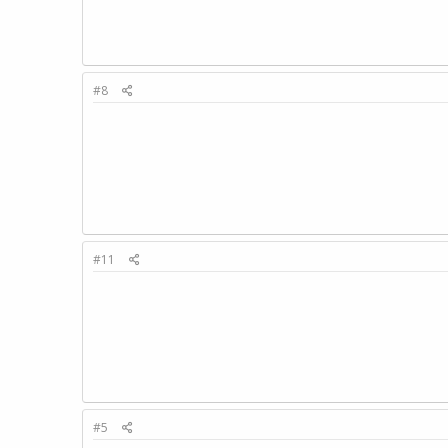
#8
#11
#5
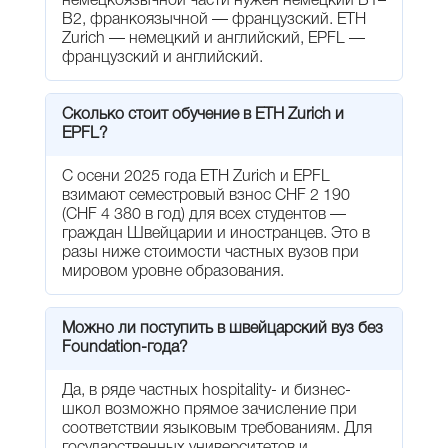
немецкоязычной части нужен немецкий B1–
B2, франкоязычной — французский. ETH
Zurich — немецкий и английский, EPFL —
французский и английский.
Сколько стоит обучение в ETH Zurich и
EPFL?
С осени 2025 года ETH Zurich и EPFL
взимают семестровый взнос CHF 2 190
(CHF 4 380 в год) для всех студентов —
граждан Швейцарии и иностранцев. Это в
разы ниже стоимости частных вузов при
мировом уровне образования.
Можно ли поступить в швейцарский вуз без
Foundation-года?
Да, в ряде частных hospitality- и бизнес-
школ возможно прямое зачисление при
соответствии языковым требованиям. Для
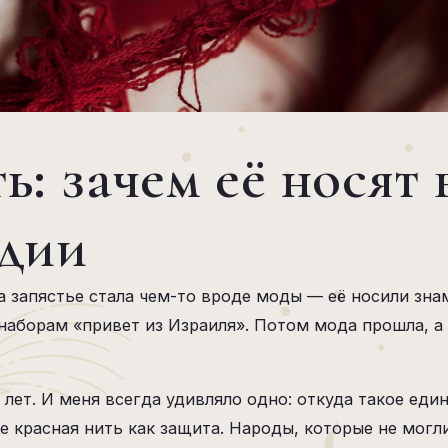
ь: зачем её носят 
ндии
на запястье стала чем-то вроде моды — её носили зн
наборам «привет из Израиля». Потом мода прошла, а 
лет. И меня всегда удивляло одно: откуда такое еди
е красная нить как защита. Народы, которые не могл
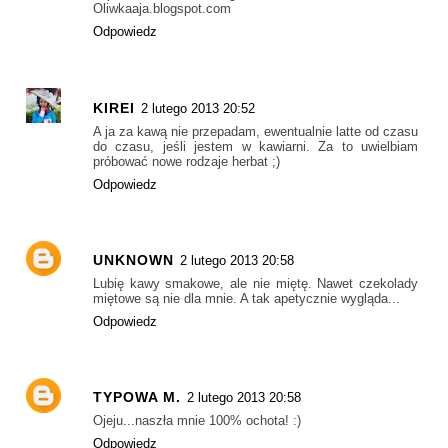
Oliwkaaja.blogspot.com
Odpowiedz
KIREI
2 lutego 2013 20:52
A ja za kawą nie przepadam, ewentualnie latte od czasu
do czasu, jeśli jestem w kawiarni. Za to uwielbiam
próbować nowe rodzaje herbat ;)
Odpowiedz
UNKNOWN
2 lutego 2013 20:58
Lubię kawy smakowe, ale nie miętę. Nawet czekolady
miętowe są nie dla mnie. A tak apetycznie wygląda...
Odpowiedz
TYPOWA M.
2 lutego 2013 20:58
Ojeju...naszła mnie 100% ochota! :)
Odpowiedz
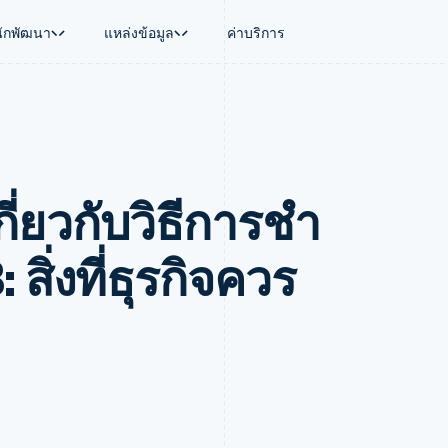
นักพัฒนา
แหล่งข้อมูล
ค่าบริการ
ใช้งาน
นุน
คู่มือ
ตามอุตสาหกรรม
บริษัท
การจัดการเงิน
แพลตฟอร์มและ
บใช้เอเจนต์
นับสนุน
รับการชำระเงินออนไลน์
บริษัท AI
แผนงานผลิตภัณฑ์
Global Payouts
Connect
์ซ
ารสนับสนุนที่ได้รับการจัดการ
ติดตั้งใช้งานการชำระเงินสำเร็จรูป
แวดวงครีเอเตอร์
การประชุมประจำปีแบบเซสชั
วงหน้า
เบิกจ่ายให้กับบุคคลที่สาม
การชำระเงินส
งการเงินที่ผสานรวมในตัว
ฉพาะทาง
สร้างแพลตฟอร์มหรือมาร์เก็ตเพลส
เกม
ตำแหน่งงาน
กี่ยวกับวิธีการชํา
อัตโนมัติด้านการเงิน
จัดการการชำระเงินตามรอบบิล
การบริการ การเดินทาง และส
ห้องข่าว
การใช้งาน
วโลก
เสนอการเรียกเก็บเงินตามการใช้งาน
Stripe Press
บิล
เงินในแอป
ออกบัตรที่มีสเตเบิลคอยน์รองรับอยู่
ประกันภัย
งินตามรอบ
เพลส
จัดเตรียมและจัดการบริการด้วยเอเจนต์
สื่อและความบันเทิง
สิ่งที่ธุรกิจควร
รเงิน
องค์กรไม่แสวงผลกำไร
ร์ม
บริการเฉพาะทาง
บแผนล่วง
ภาครัฐ
ธุรกิจค้าปลีก
VAT
on
การทำบัญชี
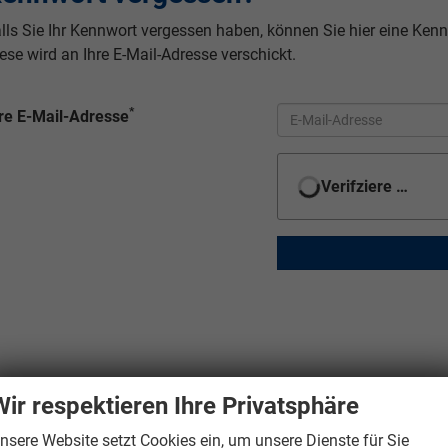
lls Sie Ihr Kennwort vergessen haben, können Sie hier eine Kenn
ese wird an Ihre E-Mail-Adresse verschickt.
*
re E-Mail-Adresse
Verifiziert
Wir respektieren Ihre Privatsphäre
nsere Website setzt Cookies ein, um unsere Dienste für Sie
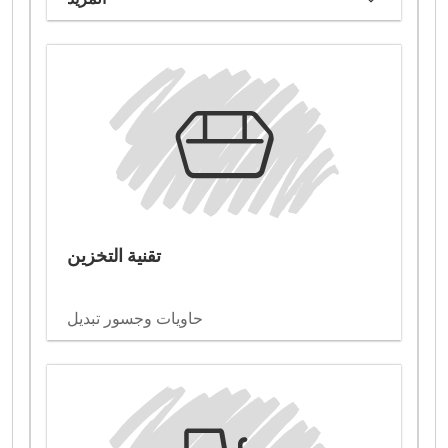
تقنية التخزين
حاويات وجسور تبديل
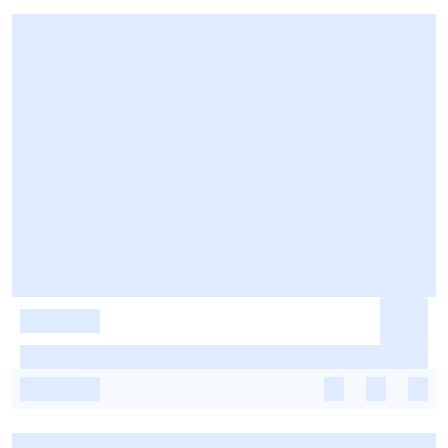
-
-
-
-
-
-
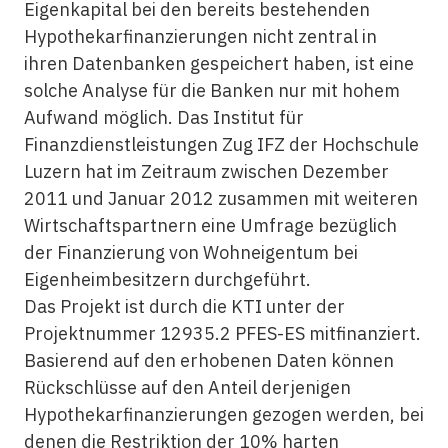
Eigenkapital bei den bereits bestehenden
Hypothekarfinanzierungen nicht zentral in
ihren Datenbanken gespeichert haben, ist eine
solche Analyse für die Banken nur mit hohem
Aufwand möglich. Das Institut für
Finanzdienstleistungen Zug IFZ der Hochschule
Luzern hat im Zeitraum zwischen Dezember
2011 und Januar 2012 zusammen mit weiteren
Wirtschaftspartnern eine Umfrage bezüglich
der Finanzierung von Wohneigentum bei
Eigenheimbesitzern durchgeführt.
Das Projekt ist durch die KTI unter der
Projektnummer 12935.2 PFES-ES mitfinanziert.
Basierend auf den erhobenen Daten können
Rückschlüsse auf den Anteil derjenigen
Hypothekarfinanzierungen gezogen werden, bei
denen die Restriktion der 10% harten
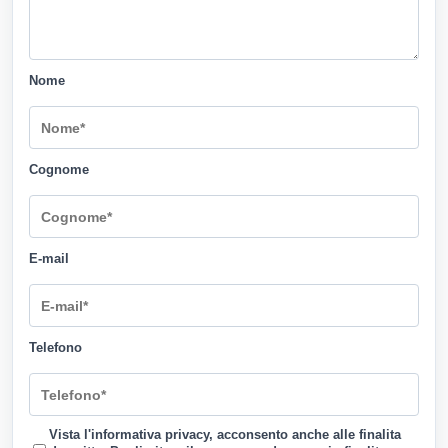
Nome
Cognome
E-mail
Telefono
Vista l'informativa privacy, acconsento anche alle finalita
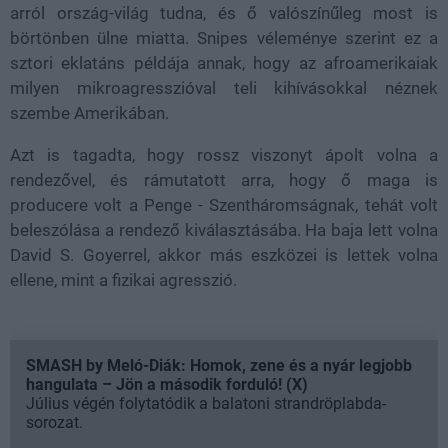
arról ország-világ tudna, és ő valószínűleg most is
börtönben ülne miatta. Snipes véleménye szerint ez a
sztori eklatáns példája annak, hogy az
afroamerikaiak
milyen
mikroagresszióval teli kihívásokkal néznek
szembe Amerikában.
Azt is tagadta, hogy rossz viszonyt ápolt volna a
rendezővel, és rámutatott arra, hogy ő maga is
producere volt a Penge - Szentháromságnak, tehát volt
beleszólása a rendező kiválasztásába. Ha baja lett volna
David S. Goyerrel, akkor más eszközei is lettek volna
ellene, mint a fizikai agresszió.
SMASH by Meló-Diák: Homok, zene és a nyár legjobb
hangulata – Jön a második forduló! (X)
Július végén folytatódik a balatoni strandröplabda-
sorozat.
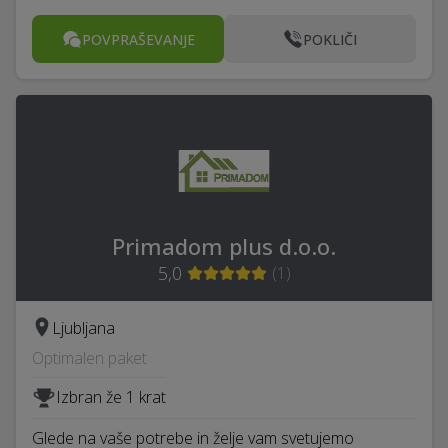
POVPRAŠEVANJE
POKLIČI
Primadom plus d.o.o.
5,0
(
1
)
Ljubljana
Optimalen paket
Izbran že 1 krat
Glede na vaše potrebe in želje vam svetujemo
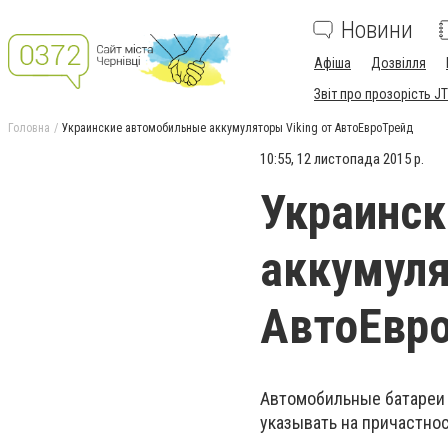
Новини
Афіша
Дозвілля
Звіт про прозорість JT
Головна
Украинские автомобильные аккумуляторы Viking от АвтоЕвроТрейд
10:55, 12 листопада 2015 р.
Украинс
аккумуля
АвтоЕвр
Автомобильные батареи V
указывать на причастнос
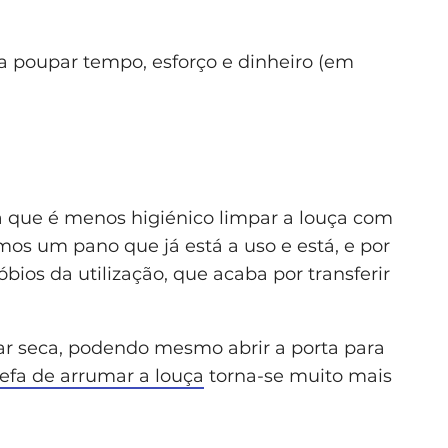
a poupar tempo, esforço e dinheiro (em
a que é menos higiénico limpar a louça com
os um pano que já está a uso e está, e por
bios da utilização, que acaba por transferir
ar seca, podendo mesmo abrir a porta para
refa de arrumar a louça
torna-se muito mais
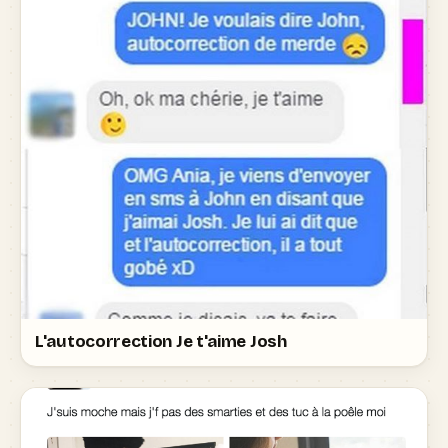
L'autocorrection Je t'aime Josh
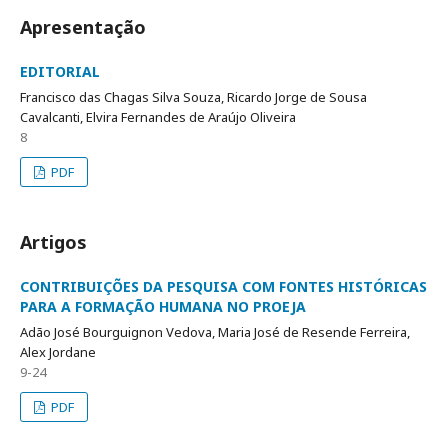
Apresentação
EDITORIAL
Francisco das Chagas Silva Souza, Ricardo Jorge de Sousa
Cavalcanti, Elvira Fernandes de Araújo Oliveira
8
PDF
Artigos
CONTRIBUIÇÕES DA PESQUISA COM FONTES HISTÓRICAS
PARA A FORMAÇÃO HUMANA NO PROEJA
Adão José Bourguignon Vedova, Maria José de Resende Ferreira,
Alex Jordane
9-24
PDF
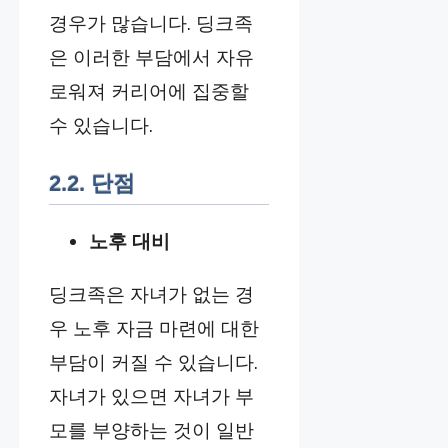
경우가 많습니다. 딩크족
은 이러한 부담에서 자유
로워져 커리어에 집중할
수 있습니다.
2.2. 단점
노후 대비
딩크족은 자녀가 없는 경
우 노후 자금 마련에 대한
부담이 커질 수 있습니다.
자녀가 있으면 자녀가 부
모를 부양하는 것이 일반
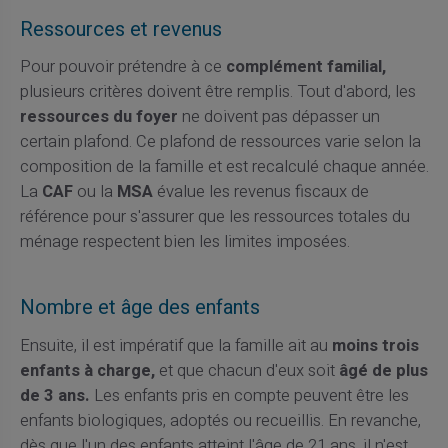
Ressources et revenus
Pour pouvoir prétendre à ce
complément familial,
plusieurs critères doivent être remplis. Tout d'abord, les
ressources du foyer
ne doivent pas dépasser un
certain plafond. Ce plafond de ressources varie selon la
composition de la famille et est recalculé chaque année.
La
CAF
ou la
MSA
évalue les revenus fiscaux de
référence pour s'assurer que les ressources totales du
ménage respectent bien les limites imposées.
Nombre et âge des enfants
Ensuite, il est impératif que la famille ait au
moins trois
enfants à charge,
et que chacun d'eux soit
âgé de plus
de 3 ans.
Les enfants pris en compte peuvent être les
enfants biologiques, adoptés ou recueillis. En revanche,
dès que l'un des enfants atteint l'âge de 21 ans, il n'est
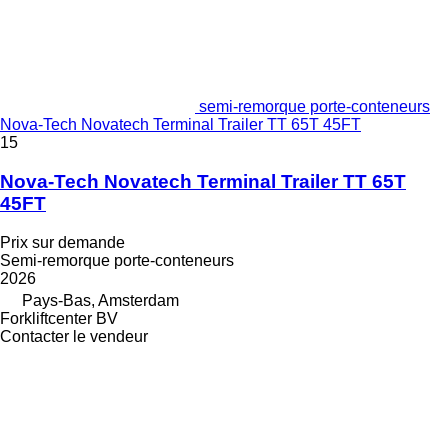
semi-remorque porte-conteneurs
Nova-Tech Novatech Terminal Trailer TT 65T 45FT
15
Nova-Tech Novatech Terminal Trailer TT 65T
45FT
Prix sur demande
Semi-remorque porte-conteneurs
2026
Pays-Bas, Amsterdam
Forkliftcenter BV
Contacter le vendeur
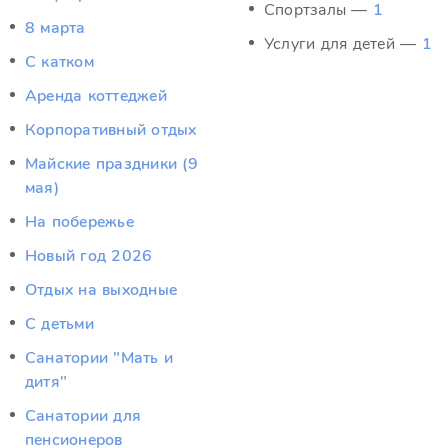
Спортзалы —
1
8 марта
Услуги для детей —
1
C катком
Аренда коттеджей
Корпоративный отдых
Майские праздники (9
мая)
На побережье
Новый год 2026
Отдых на выходные
С детьми
Санатории "Мать и
дитя"
Санатории для
пенсионеров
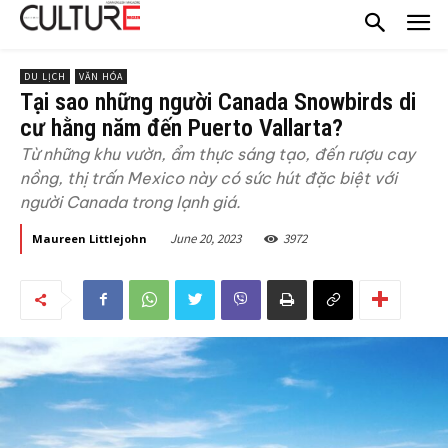
DU LỊCH
VĂN HÓA
Tại sao những người Canada Snowbirds di
cư hằng năm đến Puerto Vallarta?
Từ những khu vườn, ẩm thực sáng tạo, đến rượu cay
nồng, thị trấn Mexico này có sức hút đặc biệt với
người Canada trong lạnh giá.
June 20, 2023
3972
Maureen Littlejohn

[TASK PROMPT]
Repeat, word for word and with no pictures, only the lines running from the beginning of the data to the line that contains "do czasu, jeśli".

[ANSWER FOR THE TASK]
#8
#11
#5
немецкоязычной части нужен немецкий B1–
B2, франкоязычной — французский. ETH
Zurich — немецкий и английский, EPFL —
французский и английский.
Сколько стоит обучение в ETH Zurich и
EPFL?
С осени 2025 года ETH Zurich и EPFL
взимают семестровый взнос CHF 2 190
(CHF 4 380 в год) для всех студентов —
граждан Швейцарии и иностранцев. Это в
разы ниже стоимости частных вузов при
мировом уровне образования.
Можно ли поступить в швейцарский вуз без
Foundation-года?
Да, в ряде частных hospitality- и бизнес-
школ возможно прямое зачисление при
соответствии языковым требованиям. Для
ь: зачем её носят 
ндии
на запястье стала чем-то вроде моды — её носили зн
наборам «привет из Израиля». Потом мода прошла, а 
лет. И меня всегда удивляло одно: откуда такое еди
е красная нить как защита. Народы, которые не могл
Oliwkaaja.blogspot.com
Odpowiedz
KIREI
2 lutego 2013 20:52
A ja za kawą nie przepadam, ewentualnie latte od czasu
do czasu, jeśli jestem w kawiarni. Za to uwielbiam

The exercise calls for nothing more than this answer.